C’est dans ce contexte d’émiettement du mythe qui cherche à dégager une dynamique constitutive de la pensée sociale que paraît le troisième roman de Kourouma, En attendant le vote des bêtes sauvages, qui a entièrement pris forme au Togo. L’oeuvre est le résultat de plusieurs d’années d’observation au Togo où Kourouma a exercé ses fonctions d’actuaire et a pu apprécier, au croisement du mythe et du réel, l’impossible référentiel qu’est devenue la figure d’Éyadéma, son ancien compagnon d’armes dans l’armée coloniale française, au centre de l’histoire du Togo dans la configuration géopolitique de l’après-deuxième guerre mondiale.

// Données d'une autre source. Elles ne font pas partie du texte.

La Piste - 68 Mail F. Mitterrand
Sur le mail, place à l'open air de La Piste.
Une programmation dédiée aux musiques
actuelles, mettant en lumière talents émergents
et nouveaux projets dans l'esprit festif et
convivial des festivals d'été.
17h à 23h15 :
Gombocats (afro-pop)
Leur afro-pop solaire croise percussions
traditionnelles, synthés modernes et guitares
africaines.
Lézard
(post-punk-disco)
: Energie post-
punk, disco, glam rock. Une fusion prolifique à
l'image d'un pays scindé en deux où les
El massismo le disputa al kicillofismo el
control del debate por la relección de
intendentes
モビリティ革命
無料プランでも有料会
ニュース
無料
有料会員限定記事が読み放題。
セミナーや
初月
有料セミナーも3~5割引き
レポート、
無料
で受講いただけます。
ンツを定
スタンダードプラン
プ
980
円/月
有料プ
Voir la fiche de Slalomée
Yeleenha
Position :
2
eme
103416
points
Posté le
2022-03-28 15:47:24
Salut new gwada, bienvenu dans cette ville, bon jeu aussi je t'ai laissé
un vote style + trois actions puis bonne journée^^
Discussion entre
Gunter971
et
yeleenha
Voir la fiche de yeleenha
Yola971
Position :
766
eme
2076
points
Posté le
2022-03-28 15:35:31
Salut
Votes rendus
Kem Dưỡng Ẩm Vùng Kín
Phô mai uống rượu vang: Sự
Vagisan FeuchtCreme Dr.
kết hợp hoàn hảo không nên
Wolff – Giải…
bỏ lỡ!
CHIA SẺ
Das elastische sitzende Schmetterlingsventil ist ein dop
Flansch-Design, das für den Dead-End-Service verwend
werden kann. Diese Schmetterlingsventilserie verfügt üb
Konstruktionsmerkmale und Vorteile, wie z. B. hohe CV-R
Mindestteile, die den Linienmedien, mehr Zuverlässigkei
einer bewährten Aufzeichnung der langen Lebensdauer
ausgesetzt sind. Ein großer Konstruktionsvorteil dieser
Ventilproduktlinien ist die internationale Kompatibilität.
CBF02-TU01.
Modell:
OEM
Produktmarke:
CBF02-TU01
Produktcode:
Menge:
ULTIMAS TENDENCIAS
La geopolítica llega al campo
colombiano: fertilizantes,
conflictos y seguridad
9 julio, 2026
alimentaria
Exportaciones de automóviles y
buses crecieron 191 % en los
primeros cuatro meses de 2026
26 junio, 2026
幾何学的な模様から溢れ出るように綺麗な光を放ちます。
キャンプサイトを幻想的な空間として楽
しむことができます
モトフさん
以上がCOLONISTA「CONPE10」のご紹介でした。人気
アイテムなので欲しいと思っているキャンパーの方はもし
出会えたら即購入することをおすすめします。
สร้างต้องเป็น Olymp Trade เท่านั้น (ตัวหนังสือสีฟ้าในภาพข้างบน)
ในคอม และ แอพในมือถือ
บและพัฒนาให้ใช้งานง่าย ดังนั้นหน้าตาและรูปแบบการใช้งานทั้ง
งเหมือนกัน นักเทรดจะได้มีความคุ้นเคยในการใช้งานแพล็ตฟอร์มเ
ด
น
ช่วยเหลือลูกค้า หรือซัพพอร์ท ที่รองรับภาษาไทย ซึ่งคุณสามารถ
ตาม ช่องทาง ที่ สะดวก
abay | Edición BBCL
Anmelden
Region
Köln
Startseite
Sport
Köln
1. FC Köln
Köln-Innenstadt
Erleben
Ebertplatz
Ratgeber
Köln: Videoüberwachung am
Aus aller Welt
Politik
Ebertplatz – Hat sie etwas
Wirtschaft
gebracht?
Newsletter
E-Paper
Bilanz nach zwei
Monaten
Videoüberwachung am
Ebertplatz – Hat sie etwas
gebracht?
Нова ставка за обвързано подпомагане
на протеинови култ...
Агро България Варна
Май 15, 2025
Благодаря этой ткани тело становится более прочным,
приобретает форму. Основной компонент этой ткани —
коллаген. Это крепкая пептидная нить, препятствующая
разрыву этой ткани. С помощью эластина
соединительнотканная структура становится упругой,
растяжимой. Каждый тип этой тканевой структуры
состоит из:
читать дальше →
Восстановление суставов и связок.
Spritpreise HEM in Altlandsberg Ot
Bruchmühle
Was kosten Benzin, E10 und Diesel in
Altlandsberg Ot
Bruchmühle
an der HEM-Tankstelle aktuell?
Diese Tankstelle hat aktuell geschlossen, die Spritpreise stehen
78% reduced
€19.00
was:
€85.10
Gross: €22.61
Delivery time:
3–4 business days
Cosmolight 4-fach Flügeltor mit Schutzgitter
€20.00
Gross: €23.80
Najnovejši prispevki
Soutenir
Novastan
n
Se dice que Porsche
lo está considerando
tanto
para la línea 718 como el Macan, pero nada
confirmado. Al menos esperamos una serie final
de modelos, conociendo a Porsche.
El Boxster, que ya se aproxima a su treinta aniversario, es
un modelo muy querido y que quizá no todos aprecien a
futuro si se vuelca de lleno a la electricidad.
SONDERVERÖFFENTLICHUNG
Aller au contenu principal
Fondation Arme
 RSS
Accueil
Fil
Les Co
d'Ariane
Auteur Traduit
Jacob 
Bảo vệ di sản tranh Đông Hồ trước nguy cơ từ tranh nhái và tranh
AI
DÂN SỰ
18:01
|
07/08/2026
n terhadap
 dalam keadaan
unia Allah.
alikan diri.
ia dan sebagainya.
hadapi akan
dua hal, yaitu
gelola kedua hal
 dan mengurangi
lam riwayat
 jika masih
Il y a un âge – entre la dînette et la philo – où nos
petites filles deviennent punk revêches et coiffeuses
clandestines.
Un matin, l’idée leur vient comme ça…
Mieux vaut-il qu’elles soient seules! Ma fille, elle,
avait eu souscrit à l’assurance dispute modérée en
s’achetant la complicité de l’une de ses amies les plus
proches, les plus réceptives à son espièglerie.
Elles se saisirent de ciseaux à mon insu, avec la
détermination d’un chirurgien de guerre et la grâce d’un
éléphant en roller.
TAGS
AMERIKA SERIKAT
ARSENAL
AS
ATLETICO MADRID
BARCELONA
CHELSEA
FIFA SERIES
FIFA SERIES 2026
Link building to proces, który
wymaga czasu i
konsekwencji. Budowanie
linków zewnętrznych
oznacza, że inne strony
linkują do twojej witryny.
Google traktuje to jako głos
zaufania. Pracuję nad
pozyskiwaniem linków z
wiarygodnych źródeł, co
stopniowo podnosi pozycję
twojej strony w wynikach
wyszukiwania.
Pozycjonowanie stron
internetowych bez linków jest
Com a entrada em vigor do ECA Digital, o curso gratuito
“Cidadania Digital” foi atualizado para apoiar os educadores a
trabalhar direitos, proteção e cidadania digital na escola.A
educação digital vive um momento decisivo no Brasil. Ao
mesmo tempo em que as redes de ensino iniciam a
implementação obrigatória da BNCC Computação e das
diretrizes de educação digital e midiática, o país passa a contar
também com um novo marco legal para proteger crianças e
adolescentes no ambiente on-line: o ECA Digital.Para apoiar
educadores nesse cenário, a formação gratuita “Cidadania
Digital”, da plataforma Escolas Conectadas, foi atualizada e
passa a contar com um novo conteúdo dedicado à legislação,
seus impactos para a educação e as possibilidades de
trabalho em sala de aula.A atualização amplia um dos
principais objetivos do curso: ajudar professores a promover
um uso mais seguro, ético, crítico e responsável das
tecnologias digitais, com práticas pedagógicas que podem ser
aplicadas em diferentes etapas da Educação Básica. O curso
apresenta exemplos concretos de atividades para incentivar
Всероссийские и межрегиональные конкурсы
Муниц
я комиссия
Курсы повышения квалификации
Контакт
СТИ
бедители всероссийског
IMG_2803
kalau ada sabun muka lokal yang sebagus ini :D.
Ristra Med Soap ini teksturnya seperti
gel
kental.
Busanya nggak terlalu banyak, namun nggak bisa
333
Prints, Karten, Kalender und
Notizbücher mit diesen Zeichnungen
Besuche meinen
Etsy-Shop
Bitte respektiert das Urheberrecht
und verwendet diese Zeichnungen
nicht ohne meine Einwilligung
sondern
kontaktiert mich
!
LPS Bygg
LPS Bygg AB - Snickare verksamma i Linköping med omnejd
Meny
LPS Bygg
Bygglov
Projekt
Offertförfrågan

Le roman se prête à une lecture politique de l’histoire du Togo — avec en contrepoint celle du continent africain dans ses rapports avec l’appareil (néo)colonial français — qui pourrait être assortie de deux hypothèses d’analyse : 1. La typologie du personnage de Koyaga emprunte aussi bien au mythe de Il était une fois… Éyadéma qu’aux biographies parallèles nées de la contestation du mythe ; 2. Le projet littéraire du donsomana est une parodie des Conférences nationales qui, contre toute attente, ont permis aux différents dictateurs de reprendre le pouvoir qui leur échappait.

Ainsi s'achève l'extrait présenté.